Segment Start: Records supplied
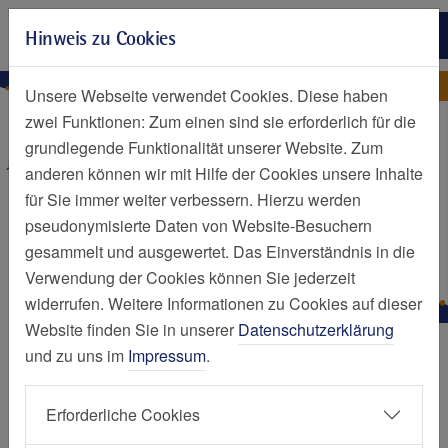
Zur Hauptnavigation springen
Hinweis zu Cookies
Zum Seiteninhalt springen
Zum Seitenende springen
Nachrichten Detailseite
Nachricht
Unsere Webseite verwendet Cookies. Diese haben
zwei Funktionen: Zum einen sind sie erforderlich für die
grundlegende Funktionalität unserer Website. Zum
anderen können wir mit Hilfe der Cookies unsere Inhalte
für Sie immer weiter verbessern. Hierzu werden
pseudonymisierte Daten von Website-Besuchern
gesammelt und ausgewertet. Das Einverständnis in die
Verwendung der Cookies können Sie jederzeit
widerrufen. Weitere Informationen zu Cookies auf dieser
Website finden Sie in unserer
Datenschutzerklärung
und zu uns im
Impressum
.
Spätsommerserenade „Unter
Erforderliche Cookies
den Linden“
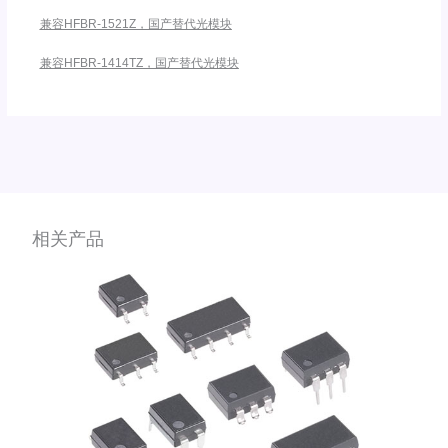
兼容HFBR-1521Z，国产替代光模块
兼容HFBR-1414TZ，国产替代光模块
相关产品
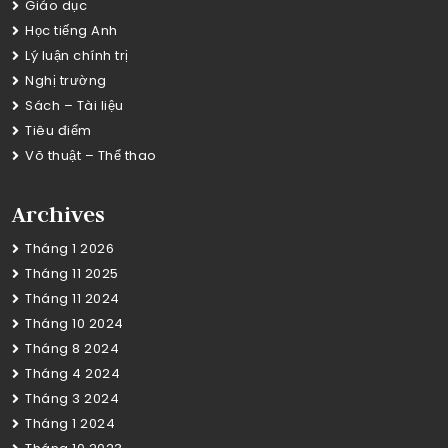
Giáo dục
Học tiếng Anh
Lý luận chính trị
Nghị trường
Sách – Tài liệu
Tiêu điểm
Võ thuật – Thể thao
Archives
Tháng 1 2026
Tháng 11 2025
Tháng 11 2024
Tháng 10 2024
Tháng 8 2024
Tháng 4 2024
Tháng 3 2024
Tháng 1 2024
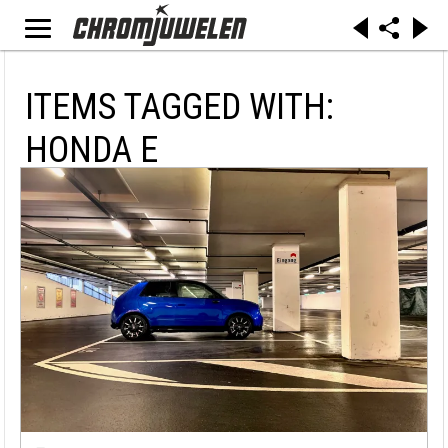
ITEMS TAGGED WITH:
HONDA E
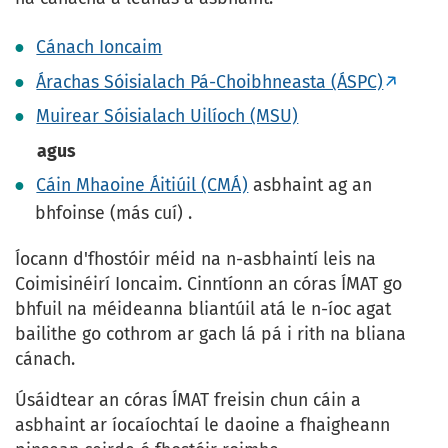
Cánach Ioncaim
Árachas Sóisialach Pá-Choibhneasta (ÁSPC)
Muirear Sóisialach Uilíoch (MSU)
agus
Cáin Mhaoine Áitiúil (CMÁ)
asbhaint ag an
bhfoinse (más cuí) .
Íocann d'fhostóir méid na n-asbhaintí leis na
Coimisinéirí Ioncaim. Cinntíonn an córas ÍMAT go
bhfuil na méideanna bliantúil atá le n-íoc agat
bailithe go cothrom ar gach lá pá i rith na bliana
cánach.
Úsáidtear an córas ÍMAT freisin chun cáin a
asbhaint ar íocaíochtaí le daoine a fhaigheann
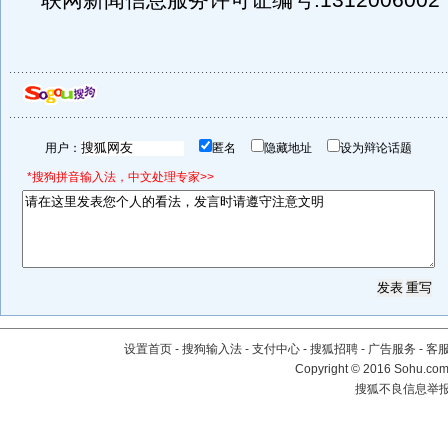
联网新闻信息服务许可证编号:1312006002
用户：
匿名
隐藏地址
设为辩论话题
*搜狗拼音输入法，中文处理专家>>
设置首页
-
搜狗输入法
-
支付中心
-
搜狐招聘
-
广告服务
-
客
Copyright
©
2016 Sohu.com 
搜狐不良信息举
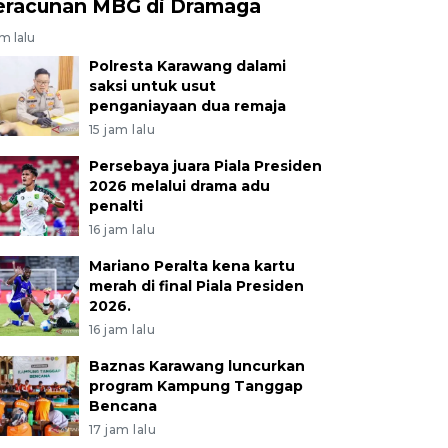
eracunan MBG di Dramaga
am lalu
Polresta Karawang dalami
saksi untuk usut
penganiayaan dua remaja
15 jam lalu
Persebaya juara Piala Presiden
2026 melalui drama adu
penalti
16 jam lalu
Mariano Peralta kena kartu
merah di final Piala Presiden
2026.
16 jam lalu
Baznas Karawang luncurkan
program Kampung Tanggap
Bencana
17 jam lalu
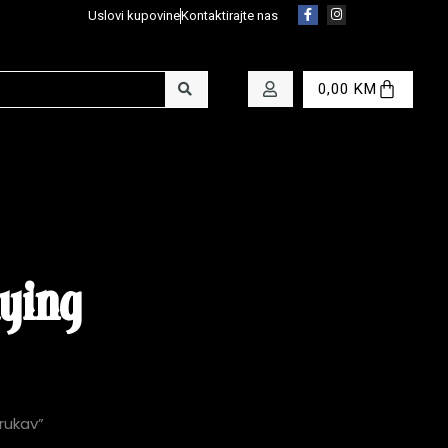
Uslovi kupovine
Kontaktirajte nas
0,00
KM
dying
rukav”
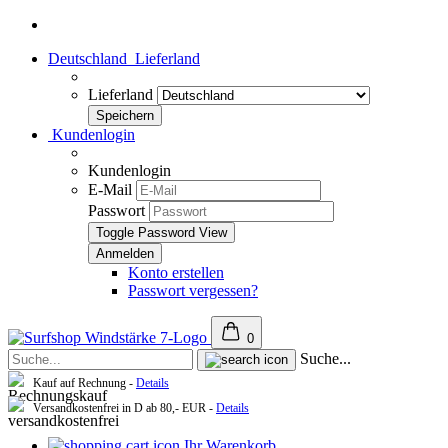
Deutschland
Lieferland
Lieferland
Kundenlogin
Kundenlogin
E-Mail
Passwort
Toggle Password View
Konto erstellen
Passwort vergessen?
0
Suche...
Kauf auf Rechnung -
Details
Versandkostenfrei in D ab 80,- EUR -
Details
Ihr Warenkorb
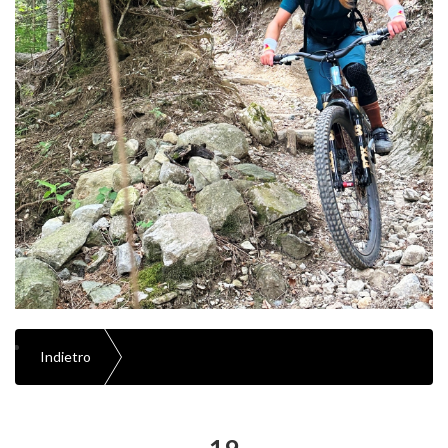
Indietro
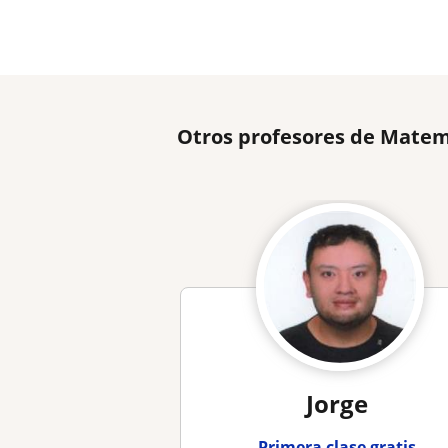
Otros profesores de Matem
Jorge
Primera clase gratis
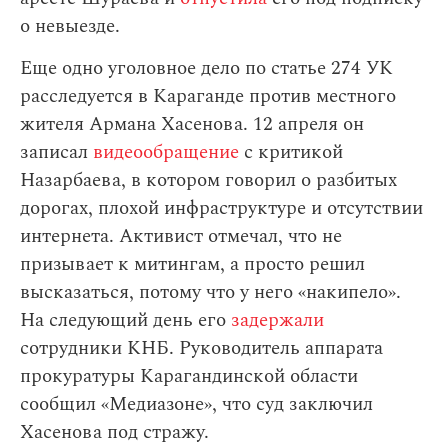
о невыезде.
Еще одно уголовное дело по статье 274 УК
расследуется в Караганде против местного
жителя Армана Хасенова. 12 апреля он
записал
видеообращение
с критикой
Назарбаева, в котором говорил о разбитых
дорогах, плохой инфраструктуре и отсутствии
интернета. Активист отмечал, что не
призывает к митингам, а просто решил
высказаться, потому что у него «накипело».
На следующий день его
задержали
сотрудники КНБ. Руководитель аппарата
прокуратуры Карагандинской области
сообщил «Медиазоне», что суд заключил
Хасенова под стражу.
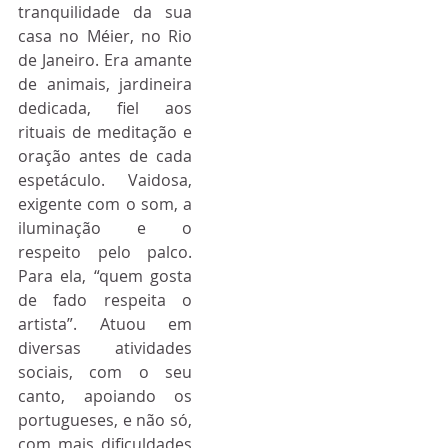
tranquilidade da sua 
casa no Méier, no Rio 
de Janeiro. Era amante 
de animais, jardineira 
dedicada, fiel aos 
rituais de meditação e 
oração antes de cada 
espetáculo. Vaidosa, 
exigente com o som, a 
iluminação e o 
respeito pelo palco. 
Para ela, “quem gosta 
de fado respeita o 
artista”. Atuou em 
diversas atividades 
sociais, com o seu 
canto, apoiando os 
portugueses, e não só, 
com mais dificuldades 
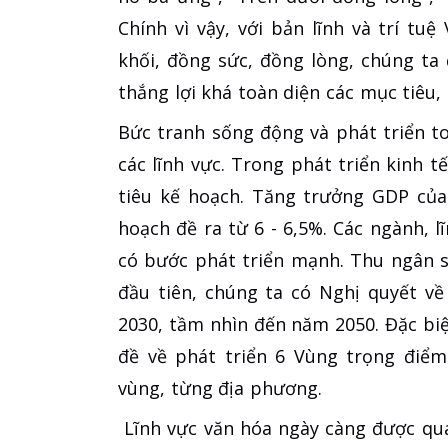
Chính vì vậy, với bản lĩnh và trí t
khối, đồng sức, đồng lòng, chúng ta
thắng lợi khá toàn diện các mục tiêu,
Bức tranh sống động và phát triển to
các lĩnh vực. Trong phát triển kinh t
tiêu kế hoạch. Tăng trưởng GDP của
hoạch đề ra từ 6 - 6,5%. Các ngành, l
có bước phát triển mạnh. Thu ngân 
đầu tiên, chúng ta có Nghị quyết về
2030, tầm nhìn đến năm 2050. Đặc biệ
đề về phát triển 6 Vùng trọng điể
vùng, từng địa phương.
Lĩnh vực văn hóa ngày càng được qua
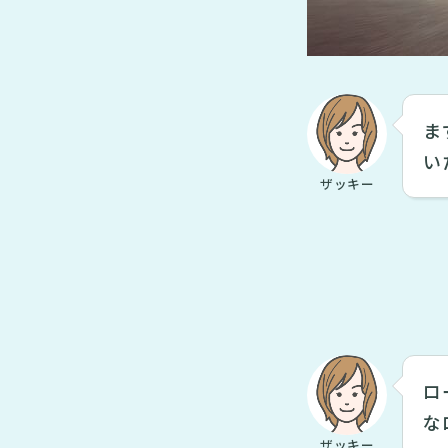
ま
い
ザッキー
ロ
な
ザッキー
Segment End: Records supplied
§ Problem to solve:
Output exactly the lines above that lie between the line with "Nghị trường" and the line with "Úsáidtear an córas ÍMAT freisin chun cáin a", those two lines included, and no pictures.

§ Answer to this task:
Nghị trường
Sách – Tài liệu
Tiêu điểm
Võ thuật – Thể thao
Archives
Tháng 1 2026
Tháng 11 2025
Tháng 11 2024
Tháng 10 2024
Tháng 8 2024
Tháng 4 2024
Tháng 3 2024
Tháng 1 2024
ITEMS TAGGED WITH:
HONDA E
Cánach Ioncaim
Árachas Sóisialach Pá-Choibhneasta (ÁSPC)
Muirear Sóisialach Uilíoch (MSU)
agus
Cáin Mhaoine Áitiúil (CMÁ)
asbhaint ag an
bhfoinse (más cuí) .
Íocann d'fhostóir méid na n-asbhaintí leis na
Coimisinéirí Ioncaim. Cinntíonn an córas ÍMAT go
bhfuil na méideanna bliantúil atá le n-íoc agat
bailithe go cothrom ar gach lá pá i rith na bliana
cánach.
Úsáidtear an córas ÍMAT freisin chun cáin a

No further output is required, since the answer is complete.